De su vocación soriana, no cabe mayor empeño que haber encontrado su cuarta muerte sentado en un sillón de su casa de Castilfrío de la Sierra, de donde jamás quería volver y a donde siempre, da igual cuándo le llamaras, estaba volviendo.

El resto de lo que fue Fernando Sánchez Dragó: viajero, hippy, psiconauta, jaranero y alborotador, mochilero, corresponsal, alucinado, padre, siete veces marido, izquierdista, bibliófilo japonés, preso; anarcoindividualista, derechoide, octogenario voluptuoso y pastillero, profesor, escéptico, eleusiano, anacoreta, conferenciante, maupassantiano, columnista y presentador de añorados programas diferentes y geniales, sólo fueron las traviesas que asentaron las vías sobre las que caminó. Ninguna de aquellas traviesas es esencial, pero todas juntas, una detrás de la otra, forman un conjunto sincrónico sin el cual no entenderíamos a Dragó.

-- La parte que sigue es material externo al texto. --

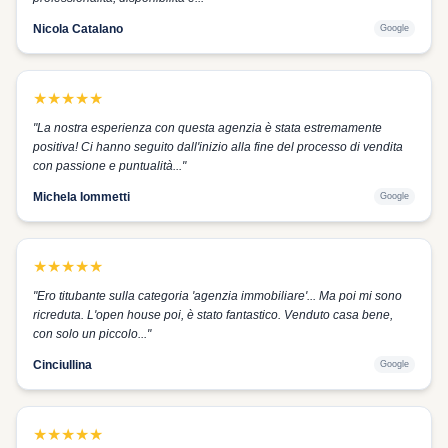
Nicola Catalano
Google
★
★
★
★
★
"
La nostra esperienza con questa agenzia è stata estremamente
positiva! Ci hanno seguito dall'inizio alla fine del processo di vendita
con passione e puntualità...
"
Michela Iommetti
Google
★
★
★
★
★
"
Ero titubante sulla categoria 'agenzia immobiliare'... Ma poi mi sono
ricreduta. L'open house poi, è stato fantastico. Venduto casa bene,
con solo un piccolo...
"
Cinciullina
Google
★
★
★
★
★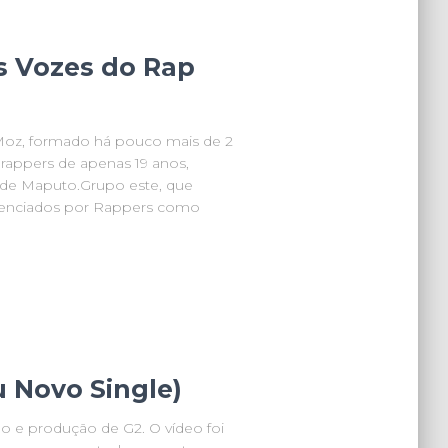
s Vozes do Rap
oz, formado há pouco mais de 2
rappers de apenas 19 anos,
e de Maputo.Grupo este, que
uenciados por Rappers como
 Novo Single)
o e produção de G2. O vídeo foi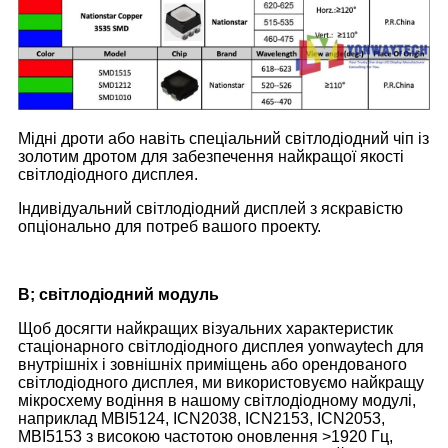
Мідні дроти або навіть спеціальний світлодіодний чіп із
золотим дротом для забезпечення найкращої якості
світлодіодного дисплея.
Індивідуальний світлодіодний дисплей з яскравістю
опціонально для потреб вашого проекту.
B; світлодіодний модуль
Щоб досягти найкращих візуальних характеристик
стаціонарного світлодіодного дисплея yonwaytech для
внутрішніх і зовнішніх приміщень або орендованого
світлодіодного дисплея, ми використовуємо найкращу
мікросхему водіння в нашому світлодіодному модулі,
наприклад MBI5124, ICN2038, ICN2153, ICN2053,
MBI5153 з високою частотою оновлення >1920 Гц,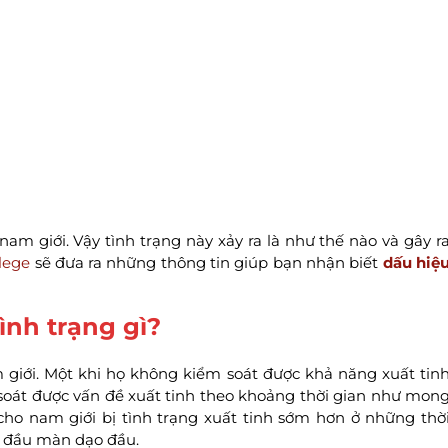
nam giới. Vậy tình trạng này xảy ra là như thế nào và gây r
lege
sẽ đưa ra những thông tin giúp bạn nhận biết
dấu hiệ
tình trạng gì?
am giới. Một khi họ không kiểm soát được khả năng xuất tin
soát được vấn đề xuất tinh theo khoảng thời gian như mon
o nam giới bị tình trạng xuất tinh sớm hơn ở những thờ
 đầu màn dạo đầu.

Tampoco comprenderíamos los últimos años de su vida, cuando aquel apátrida interior, aquel felinoadicto que murió con su gato Nano ronroneando junto a su cabeza, decidió que él, al final, era sólo un español libre al que le dolía España.

Por eso ocupó silla de pista en Vistalegre y aceptó servir como patrón en la Fundación Disenso. Por eso quiso escribir desde el primer día, y hasta el final, en La Gaceta de la Iberosfera. Y por eso, sólo por eso, sugirió a Santiago Abascal el nombre de uno de los pocos amigos que le quedaban vivos, Ramón Tamames, como censor mayor de un autócrata para beneficio de una nación malherida y traicionada.

Dicen, y él contaba que lo creía con firmeza, que en el momento de la muerte, el cerebro activa los recuerdos esenciales de una vida entera. Ojalá. Si así ha sido, Fernando habrá disfrutado sus últimos momentos antes de entrar en la tierra de los muertos contemplando cómo vivió Dragó. Como le dio la gana. A toda velocidad. Como un galgo corredor que disfruta del mero hecho de correr. Que es para lo que había nacido.